Голову ломило так, что становилось солоно во рту. Поверхностный пивной хмель не помогал. Казалось, что от него разбухают веки, ноги, мозг: «И еще эта постоянная тревога во всем теле. Казалось бы, все спокойно, ровно, нет никаких причин для мандража. Но в крови – алкоголь непереваренный, осколки клеток печеночных, растерянные, мятущиеся гормоны, забывшие про гармонию – вот тебе и биохимия тревоги. И так год за годом, серые свинцовые круги, и с каждым витком все ниже, все ближе ко дну медленно крутящейся воронки».
– Тьфу ты, прямо низвержение в Мальстрем какое-то, – Митрюшин покрутил головой и попытался отвлечься от тягостных мыслей.
U never, never know u shok me, baiby…
– Дай-ка, мне, братец, водки, – обратился он к бармену, решив в очередной раз достойно и резко уйти в небытие, – и выключи ты эту тягомотину.
– Подождите, любезный, сейчас будет хорошо, – таинственно и многозначительно ответил тот, наливая большую рюмку и протягивая ее докучливому посетителю.

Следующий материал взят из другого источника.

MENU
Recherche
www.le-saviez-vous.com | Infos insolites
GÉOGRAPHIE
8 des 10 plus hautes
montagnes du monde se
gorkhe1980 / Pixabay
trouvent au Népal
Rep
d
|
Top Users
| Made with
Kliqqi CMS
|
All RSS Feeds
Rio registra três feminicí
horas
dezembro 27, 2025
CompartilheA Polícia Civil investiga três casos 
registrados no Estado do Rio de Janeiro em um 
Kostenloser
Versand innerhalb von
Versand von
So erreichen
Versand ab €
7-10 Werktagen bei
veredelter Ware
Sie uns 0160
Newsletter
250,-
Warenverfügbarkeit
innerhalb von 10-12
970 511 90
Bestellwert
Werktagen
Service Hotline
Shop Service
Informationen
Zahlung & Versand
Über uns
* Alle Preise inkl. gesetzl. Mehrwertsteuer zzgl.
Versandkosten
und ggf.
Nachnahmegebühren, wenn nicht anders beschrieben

Митрюшин привычно обхватил холодное стекло всей ладонью и, предвкушая знакомую, пахучую горечь, нырнул в окончательную неутешительность: «А все дело в стране. Нет никакого смысла дергаться в этой стране. Страна большого „Ы“ – быдло мыльно бычит, сыто вырыгивая выводы. Отдаться на волю алкогольных волн – единственный резонный выход. И нечего себя мучить мыслями о собственном несовершестве. Все дело в стране».

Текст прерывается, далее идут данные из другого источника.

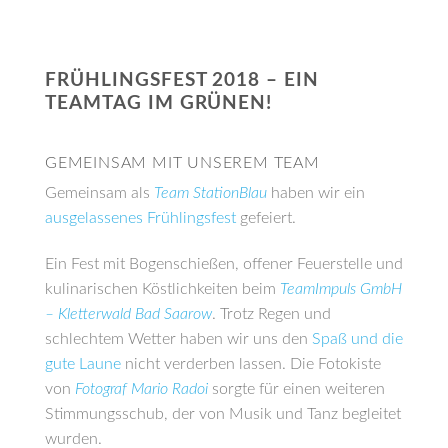
FRÜHLINGSFEST 2018 – EIN
TEAMTAG IM GRÜNEN!
GEMEINSAM MIT UNSEREM TEAM
Gemeinsam als
Team StationBlau
haben wir ein
ausgelassenes Frühlingsfest
gefeiert.
Ein Fest mit Bogenschießen, offener Feuerstelle und
kulinarischen Köstlichkeiten beim
TeamImpuls GmbH
– Kletterwald Bad Saarow
. Trotz Regen und
schlechtem Wetter haben wir uns den
Spaß und die
gute Laune
nicht verderben lassen. Die Fotokiste
von
Fotograf Mario Radoi
sorgte für einen weiteren
Stimmungsschub, der von Musik und Tanz begleitet
wurden.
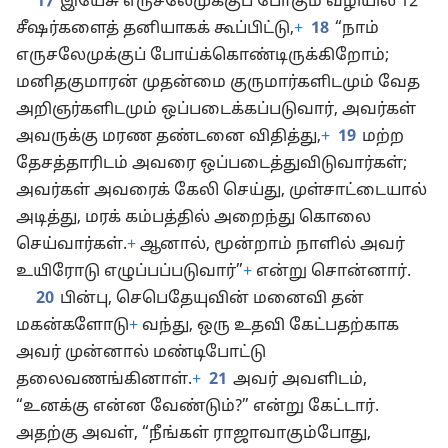
17
இயேசு எருசலேமுக்குப் போகும் வழியில் 12
சீஷர்களைத் தனியாகக் கூப்பிட்டு,
+
18
“நாம்
எருசலேமுக்குப் போய்க்கொண்டிருக்கிறோம்;
மனிதகுமாரன் முதன்மை குருமார்களிடமும் வேத
அறிஞர்களிடமும் ஒப்படைக்கப்படுவார், அவர்கள்
அவருக்கு மரண தண்டனை விதித்து,
+
19
மற்ற
தேசத்தாரிடம் அவரை ஒப்படைத்துவிடுவார்கள்;
அவர்கள் அவரைக் கேலி செய்து, முள்சாட்டையால்
அடித்து, மரக் கம்பத்தில் அறைந்து கொலை
செய்வார்கள்.
+
ஆனால், மூன்றாம் நாளில் அவர்
உயிரோடு எழுப்பப்படுவார்”
+
என்று சொன்னார்.
20
பின்பு, செபெதேயுவின் மனைவி தன்
மகன்களோடு
+
வந்து, ஒரு உதவி கேட்பதற்காக
அவர் முன்னால் மண்டிபோட்டு
தலைவணங்கினாள்.
+
21
அவர் அவளிடம்,
“உனக்கு என்ன வேண்டும்?” என்று கேட்டார்.
அதற்கு அவள், “நீங்கள் ராஜாவாகும்போது,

Митрюшин поднял рюмку и немедленно выпил. По пищеводу и далее, в желудок прокатился раскаленный металлический шарик, и разбился там, в середине живота на мелкие ртутные капли. Изнутри пришла бодрящая, обманчивая, мгновенная трезвость, а снаружи, на лбу, установилась леденящая точка росы. Он внезапно вспомнил, не рассудочной памятью, которая лишь вызывает забытые образы и мысли, а каким-то новым чувством, чувством памяти, вспочувствовал такой же захудалый бар с точно такой же изношенной, ежедневнопотребляемой обстановкой, но лет шестнадцать тому назад. Все было так же – и по-другому. Теперяшний, наполненный вялой бессмысленностью полумрак казался тогда таинственным, люди, прозрачные теперь, словно колбы, наполненныие неприятной, мутной смесью приземленных вожделений были загадочными, опалесцирующими героями и зловеще багровыми злодеями, алкогольные склянки же с ядовитых цветов содержимым были древними амфорами, наполненными волшебными жидкостями, которые дарили новые, незнаемые ранее ощущения, переливались и сверкали всеми цветами, и черный ром был средоточием всех чувств и чаяний, воплощением самой жизни.

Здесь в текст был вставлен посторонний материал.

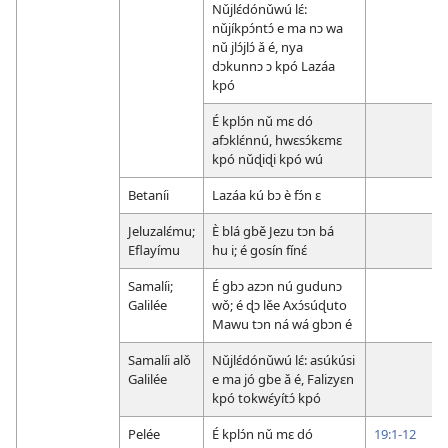
Nǔjlɛ́dónǔwú lɛ́:
nǔjíkpɔ́ntɔ́ e ma nɔ wa
nǔ jlɔ́jlɔ́ ǎ é, nya
dɔkunnɔ ɔ kpó Lazáa
kpó
É kplɔ́n nǔ mɛ dó
afɔklɛ́nnú, hwɛsɔ́kɛmɛ
kpó nǔɖiɖi kpó wú
Betaníi
Lazáa kú bɔ è fɔ́n ɛ
Jeluzalɛ́mu;
È blá gbě Jezu tɔn bá
Eflayímu
hu i; é gosín fínɛ́
Samalíi;
É gbɔ azɔn nú gudunɔ
Galilée
wǒ; é ɖɔ lěe Axɔ́súɖuto
Mawu tɔn ná wá gbɔn é
Samalíi alǒ
Nǔjlɛ́dónǔwú lɛ́: asúkúsi
Galilée
e ma jó gbe ǎ é, Falizyɛn
kpó tokwɛ́yítɔ́ kpó
Pelée
É kplɔ́n nǔ mɛ dó
19:1-12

– Мы тоже – потерянное поколение, – вещал умный, юный, неуемный Митрюшин, ласкаемый горячечным вниманием своих полупьяных ровесников («Ровесники – это люди, которые одинаково весят», – однажды грамотно определил один из них,) – нас обманули предыдущие поколения и противное государство, нам внушали неправильные идеалы, но мы сами во всем разобрались, и теперь мы циничные и печальные, на наших плечах – скорбь мира, но мы никогда не станем такими, как бывшие до нас, – и выпивал какой-нибудь невообразимый «Черный принц» (1 часть водки, 1 часть коньяку, 1 часть бальзама), затем садился и замолкал, оглушенный алкоголем и внимательной улыбкой той, ради кого и затевались все споры.